GOAL OF THE EXERCISE: Using the entries below, write out the line with "teams i Slagelse Kommunes ældrepleje", the line with "lucha constante por ver quién es el mejor).", and every line in between, exactly as each is written.
■ ■ ■
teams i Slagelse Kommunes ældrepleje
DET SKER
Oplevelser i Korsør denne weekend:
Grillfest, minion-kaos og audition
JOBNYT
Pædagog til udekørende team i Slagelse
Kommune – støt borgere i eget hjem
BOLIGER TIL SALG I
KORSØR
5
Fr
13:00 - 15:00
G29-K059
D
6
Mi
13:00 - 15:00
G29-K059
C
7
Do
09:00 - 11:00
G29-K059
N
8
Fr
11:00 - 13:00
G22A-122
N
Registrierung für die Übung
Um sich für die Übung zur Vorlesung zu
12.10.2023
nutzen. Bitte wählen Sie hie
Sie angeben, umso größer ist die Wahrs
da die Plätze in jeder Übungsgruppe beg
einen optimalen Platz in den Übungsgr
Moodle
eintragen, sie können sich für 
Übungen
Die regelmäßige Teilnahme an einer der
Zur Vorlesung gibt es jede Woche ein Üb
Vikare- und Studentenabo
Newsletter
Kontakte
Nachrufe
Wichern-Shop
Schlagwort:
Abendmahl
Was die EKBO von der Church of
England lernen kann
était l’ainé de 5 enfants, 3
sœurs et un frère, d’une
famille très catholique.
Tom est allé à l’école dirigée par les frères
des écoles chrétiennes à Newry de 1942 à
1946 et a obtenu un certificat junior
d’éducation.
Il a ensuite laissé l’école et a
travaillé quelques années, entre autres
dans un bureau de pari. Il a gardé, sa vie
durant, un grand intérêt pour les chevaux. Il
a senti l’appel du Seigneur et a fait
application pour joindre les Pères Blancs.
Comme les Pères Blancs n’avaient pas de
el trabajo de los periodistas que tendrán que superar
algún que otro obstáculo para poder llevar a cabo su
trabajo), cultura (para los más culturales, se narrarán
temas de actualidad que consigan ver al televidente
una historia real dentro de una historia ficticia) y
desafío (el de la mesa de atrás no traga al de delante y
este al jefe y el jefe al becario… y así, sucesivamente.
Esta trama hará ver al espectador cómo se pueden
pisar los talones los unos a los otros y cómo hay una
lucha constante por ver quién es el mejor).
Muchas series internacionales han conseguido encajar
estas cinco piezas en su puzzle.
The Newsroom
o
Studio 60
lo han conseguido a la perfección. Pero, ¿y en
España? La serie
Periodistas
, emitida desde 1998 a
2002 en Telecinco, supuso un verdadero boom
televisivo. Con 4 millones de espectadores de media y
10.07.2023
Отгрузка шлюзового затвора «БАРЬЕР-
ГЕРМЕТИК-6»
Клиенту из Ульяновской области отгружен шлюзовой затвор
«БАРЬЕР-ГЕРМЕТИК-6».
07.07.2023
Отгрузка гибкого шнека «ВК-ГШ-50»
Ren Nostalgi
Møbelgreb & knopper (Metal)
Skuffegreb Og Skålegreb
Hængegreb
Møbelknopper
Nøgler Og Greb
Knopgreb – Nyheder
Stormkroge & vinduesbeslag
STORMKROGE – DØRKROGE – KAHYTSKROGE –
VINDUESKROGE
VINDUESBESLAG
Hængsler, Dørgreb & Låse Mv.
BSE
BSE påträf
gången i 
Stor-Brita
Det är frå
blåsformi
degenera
■ ■ ■
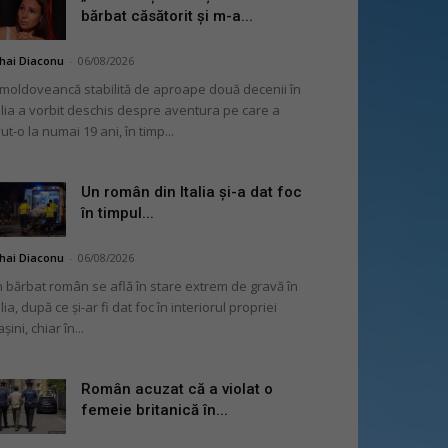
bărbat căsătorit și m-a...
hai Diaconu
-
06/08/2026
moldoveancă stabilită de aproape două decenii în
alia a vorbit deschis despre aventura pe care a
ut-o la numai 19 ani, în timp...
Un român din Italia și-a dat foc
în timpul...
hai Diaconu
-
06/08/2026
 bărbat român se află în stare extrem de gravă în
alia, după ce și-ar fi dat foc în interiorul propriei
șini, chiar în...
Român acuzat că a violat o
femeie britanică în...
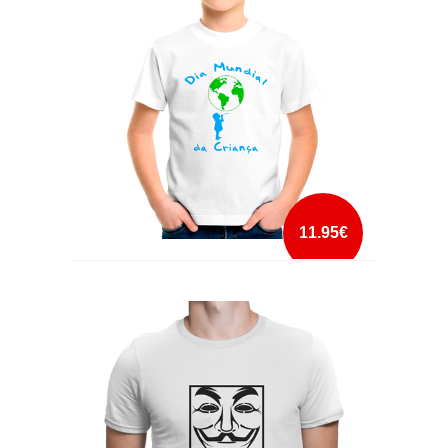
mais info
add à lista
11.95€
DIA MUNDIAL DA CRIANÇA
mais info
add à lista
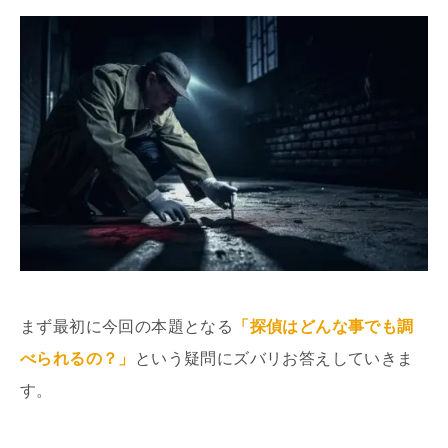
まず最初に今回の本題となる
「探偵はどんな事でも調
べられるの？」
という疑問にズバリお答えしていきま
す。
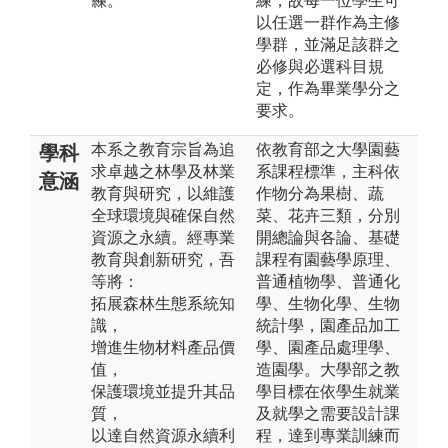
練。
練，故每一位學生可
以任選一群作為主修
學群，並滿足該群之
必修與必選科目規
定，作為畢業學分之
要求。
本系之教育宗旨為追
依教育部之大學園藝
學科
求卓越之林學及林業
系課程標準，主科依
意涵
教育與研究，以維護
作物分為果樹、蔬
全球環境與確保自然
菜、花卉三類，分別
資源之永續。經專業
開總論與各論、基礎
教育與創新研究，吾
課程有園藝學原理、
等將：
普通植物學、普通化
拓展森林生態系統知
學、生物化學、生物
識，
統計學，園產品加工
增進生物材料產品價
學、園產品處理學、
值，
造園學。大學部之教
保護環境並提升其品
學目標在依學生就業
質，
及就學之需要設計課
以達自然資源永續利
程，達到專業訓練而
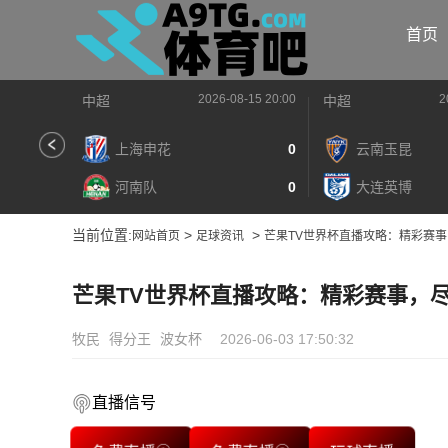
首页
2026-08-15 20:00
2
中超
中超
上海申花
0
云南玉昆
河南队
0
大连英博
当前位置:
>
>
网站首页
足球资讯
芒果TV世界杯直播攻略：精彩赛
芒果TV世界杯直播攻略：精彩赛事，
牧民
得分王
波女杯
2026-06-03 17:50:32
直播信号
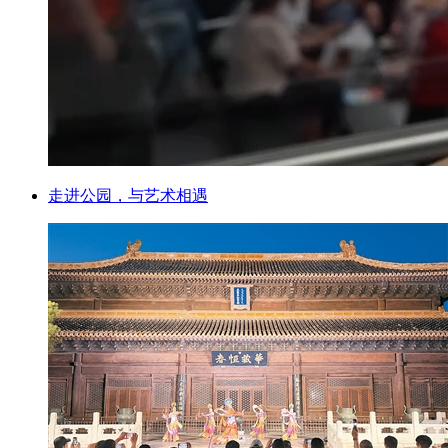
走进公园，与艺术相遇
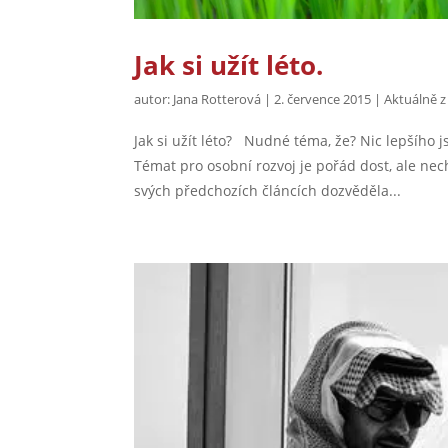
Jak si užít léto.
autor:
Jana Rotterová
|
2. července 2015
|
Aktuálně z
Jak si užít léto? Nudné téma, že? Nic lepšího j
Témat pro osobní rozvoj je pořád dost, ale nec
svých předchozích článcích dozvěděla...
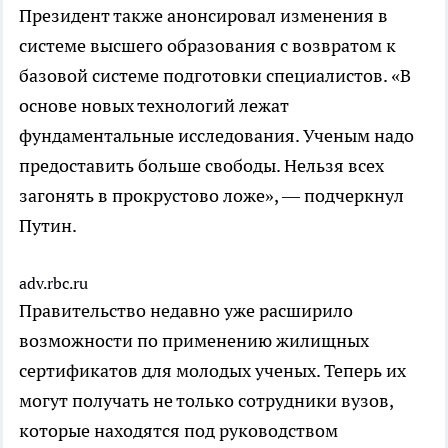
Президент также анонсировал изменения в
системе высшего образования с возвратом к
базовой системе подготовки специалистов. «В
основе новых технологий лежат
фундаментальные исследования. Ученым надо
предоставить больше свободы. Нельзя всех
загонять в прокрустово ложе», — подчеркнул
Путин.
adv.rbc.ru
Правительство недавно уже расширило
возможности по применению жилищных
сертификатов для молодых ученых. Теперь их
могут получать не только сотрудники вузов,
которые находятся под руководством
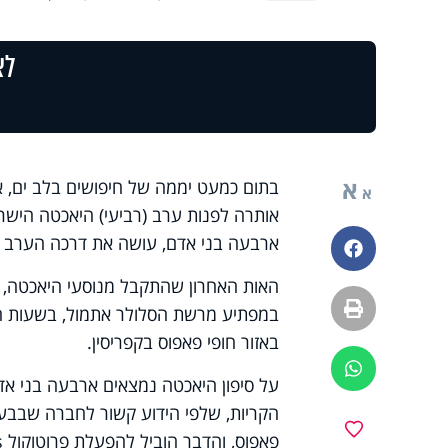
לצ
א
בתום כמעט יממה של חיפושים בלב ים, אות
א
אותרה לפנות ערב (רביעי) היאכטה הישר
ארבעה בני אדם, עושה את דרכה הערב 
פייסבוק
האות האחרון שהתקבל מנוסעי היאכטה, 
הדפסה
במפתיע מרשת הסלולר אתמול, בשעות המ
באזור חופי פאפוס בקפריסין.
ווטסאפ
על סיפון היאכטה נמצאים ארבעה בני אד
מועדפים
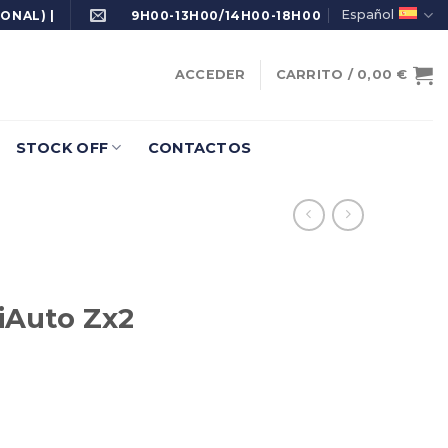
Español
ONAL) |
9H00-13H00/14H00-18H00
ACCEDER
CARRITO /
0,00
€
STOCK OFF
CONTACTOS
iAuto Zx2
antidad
■ ■ ■
PROBLEM SOLUTION:
teams i Slagelse Kommunes ældrepleje
DET SKER
Oplevelser i Korsør denne weekend:
Grillfest, minion-kaos og audition
JOBNYT
Pædagog til udekørende team i Slagelse
Kommune – støt borgere i eget hjem
BOLIGER TIL SALG I
KORSØR
5
Fr
13:00 - 15:00
G29-K059
D
6
Mi
13:00 - 15:00
G29-K059
C
7
Do
09:00 - 11:00
G29-K059
N
8
Fr
11:00 - 13:00
G22A-122
N
Registrierung für die Übung
Um sich für die Übung zur Vorlesung zu
12.10.2023
nutzen. Bitte wählen Sie hie
Sie angeben, umso größer ist die Wahrs
da die Plätze in jeder Übungsgruppe beg
einen optimalen Platz in den Übungsgr
Moodle
eintragen, sie können sich für 
Übungen
Die regelmäßige Teilnahme an einer der
Zur Vorlesung gibt es jede Woche ein Üb
Vikare- und Studentenabo
Newsletter
Kontakte
Nachrufe
Wichern-Shop
Schlagwort:
Abendmahl
Was die EKBO von der Church of
England lernen kann
était l’ainé de 5 enfants, 3
sœurs et un frère, d’une
famille très catholique.
Tom est allé à l’école dirigée par les frères
des écoles chrétiennes à Newry de 1942 à
1946 et a obtenu un certificat junior
d’éducation.
Il a ensuite laissé l’école et a
travaillé quelques années, entre autres
dans un bureau de pari. Il a gardé, sa vie
durant, un grand intérêt pour les chevaux. Il
a senti l’appel du Seigneur et a fait
application pour joindre les Pères Blancs.
Comme les Pères Blancs n’avaient pas de
el trabajo de los periodistas que tendrán que superar
algún que otro obstáculo para poder llevar a cabo su
trabajo), cultura (para los más culturales, se narrarán
temas de actualidad que consigan ver al televidente
una historia real dentro de una historia ficticia) y
desafío (el de la mesa de atrás no traga al de delante y
este al jefe y el jefe al becario… y así, sucesivamente.
Esta trama hará ver al espectador cómo se pueden
pisar los talones los unos a los otros y cómo hay una
lucha constante por ver quién es el mejor).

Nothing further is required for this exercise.